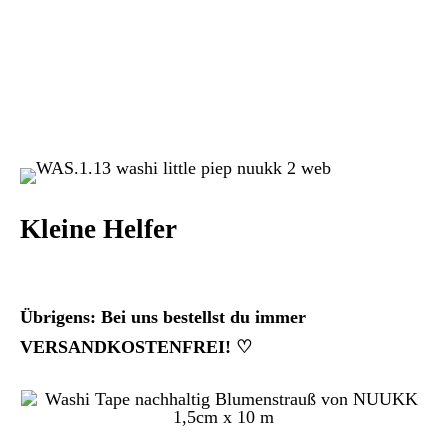
Kleine Helfer
Übrigens: Bei uns bestellst du immer
VERSANDKOSTENFREI! ♡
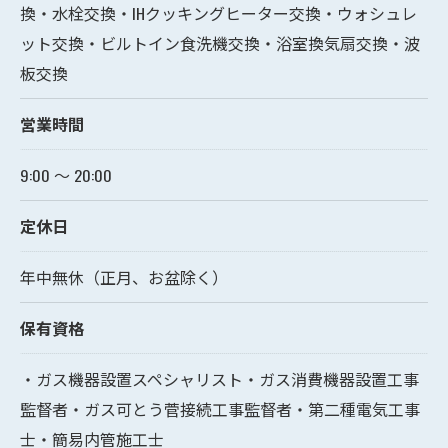
換・水栓交換・IHクッキングヒーター交換・ウォシュレ
ット交換・ビルトイン食洗機交換・浴室換気扇交換・波
板交換
営業時間
9:00 〜 20:00
定休日
年中無休（正月、お盆除く）
保有資格
・ガス機器設置スペシャリスト・ガス消費機器設置工事
監督者・ガス可とう菅接続工事監督者・第二種電気工事
士・簡易内管施工士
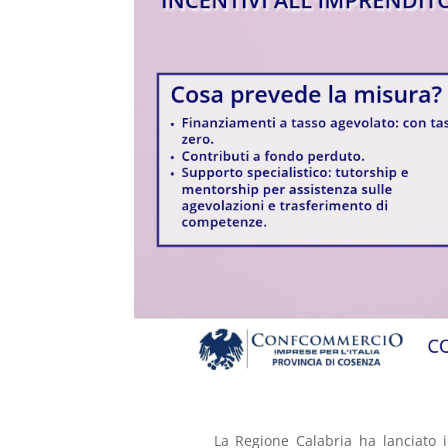
La Regione Calabria ha lanciato 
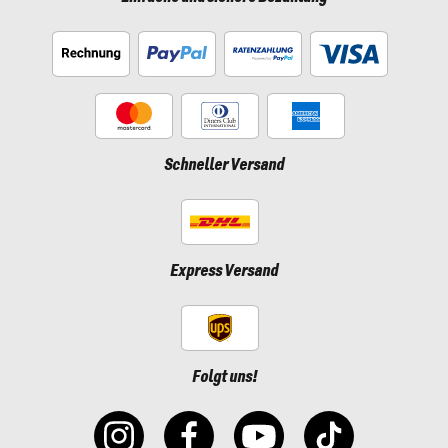
Schneller Versand
Express Versand
Folgt uns!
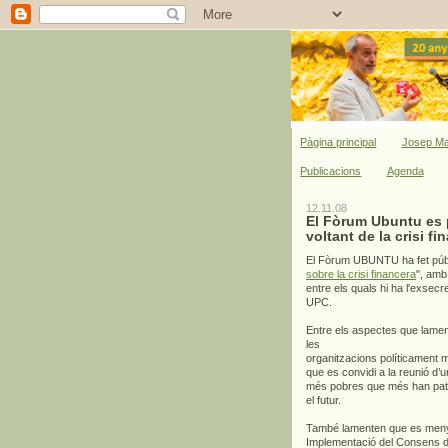
Pàgina principal
Josep Ma
Publicacions
Agenda
12.11.08
El Fòrum Ubuntu es p
voltant de la crisi fi
El Fòrum UBUNTU ha fet públ
sobre la crisi financera
", amb
entre els quals hi ha l'exsec
UPC.
Entre els aspectes que lamen
les
organitzacions políticament 
que es convidi a la reunió d’u
més pobres que més han patit 
el futur.
També lamenten que es menysti
Implementació del Consens d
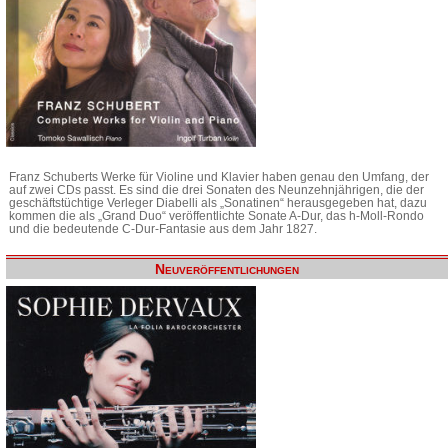
Franz Schuberts Werke für Violine und Klavier haben genau den Umfang, der
auf zwei CDs passt. Es sind die drei Sonaten des Neunzehnjährigen, die der
geschäftstüchtige Verleger Diabelli als „Sonatinen“ herausgegeben hat, dazu
kommen die als „Grand Duo“ veröffentlichte Sonate A-Dur, das h-Moll-Rondo
und die bedeutende C-Dur-Fantasie aus dem Jahr 1827.
Neuveröffentlichungen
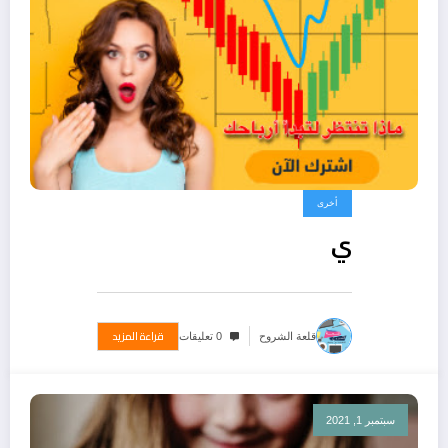
أخرى
ي
قراءة المزيد
قلعة الشروح
0 تعليقات
سبتمبر 1, 2021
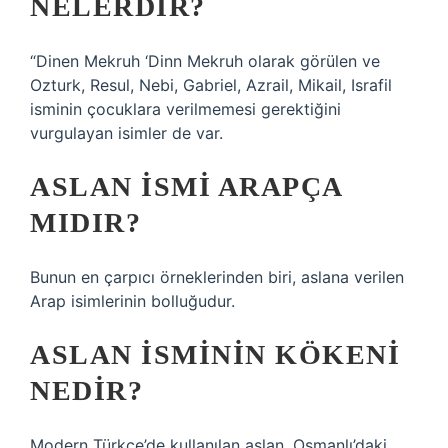
NELERDIR?
“Dinen Mekruh ‘Dinn Mekruh olarak görülen ve
Ozturk, Resul, Nebi, Gabriel, Azrail, Mikail, Israfil
isminin çocuklara verilmemesi gerektiğini
vurgulayan isimler de var.
ASLAN ISMI ARAPÇA
MIDIR?
Bunun en çarpıcı örneklerinden biri, aslana verilen
Arap isimlerinin bolluğudur.
ASLAN ISMININ KÖKENI
NEDIR?
Modern Türkçe’de kullanılan aslan, Osmanlı’daki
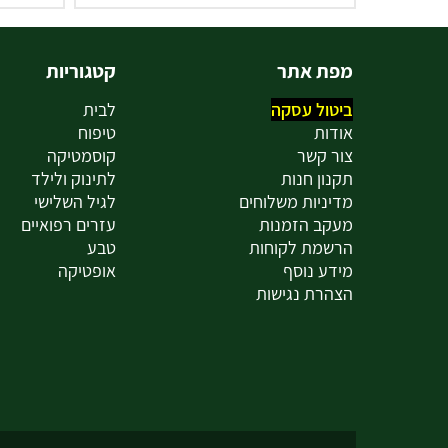
מפת אתר
קטגוריות
ביטול עסקה
לבית
אודות
טיפוח
צור קשר
קוסמטיקה
תקנון חנות
לתינוק ולילד
מדיניות משלוחים
לגיל השלישי
מעקב הזמנות
עזרים רפואיים
הרשמת לקוחות
טבע
מידע נוסף
אופטיקה
הצהרת נגישות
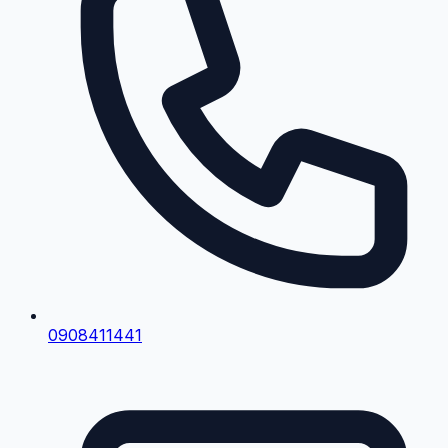
0908411441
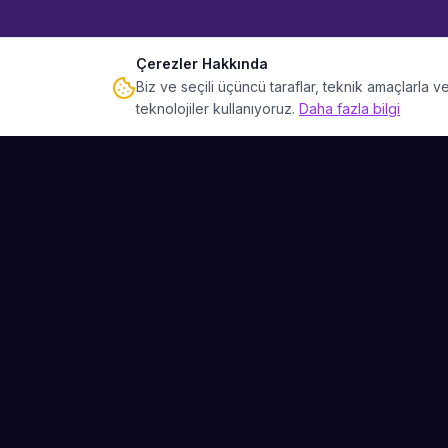
Çerezler Hakkında
Biz ve seçili üçüncü taraflar, teknik amaçlarla
teknolojiler kullanıyoruz.
Daha fazla bilgi
Sahne Ustaları
Etkinliğiniz için mükemmel sanatçıyı bulun.
Düğün, parti ve kurumsal etkinlikler için
binlerce sanatçı arasından seçim yapın.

_About this exercise:_ An exact copy of the lines from the one with "Ozturk, Resul, Nebi, Gabriel, Azrail, Mikail, Israfil" through the last line of the records, inclusive, is required, with all pictures left out.

_Response below:_
Ozturk, Resul, Nebi, Gabriel, Azrail, Mikail, Israfil
isminin çocuklara verilmemesi gerektiğini
vurgulayan isimler de var.
ASLAN ISMI ARAPÇA
MIDIR?
Bunun en çarpıcı örneklerinden biri, aslana verilen
Arap isimlerinin bolluğudur.
ASLAN ISMININ KÖKENI
NEDIR?
Modern Türkçe’de kullanılan aslan, Osmanlı’daki
מפת אתר
קטגוריות
ביטול עסקה
לבית
אודות
טיפוח
צור קשר
קוסמטיקה
תקנון חנות
לתינוק ולילד
מדיניות משלוחים
לגיל השלישי
מעקב הזמנות
עזרים רפואיים
הרשמת לקוחות
טבע
מידע נוסף
אופטיקה
הצהרת נגישות
0908411441
Çerezler Hakkında
Biz ve seçili üçüncü taraflar, teknik amaçlarla
teknolojiler kullanıyoruz.
Daha fazla bilgi
Sahne Ustaları
Etkinliğiniz için mükemmel sanatçıyı bulun.
Düğün, parti ve kurumsal etkinlikler için
binlerce sanatçı arasından seçim yapın.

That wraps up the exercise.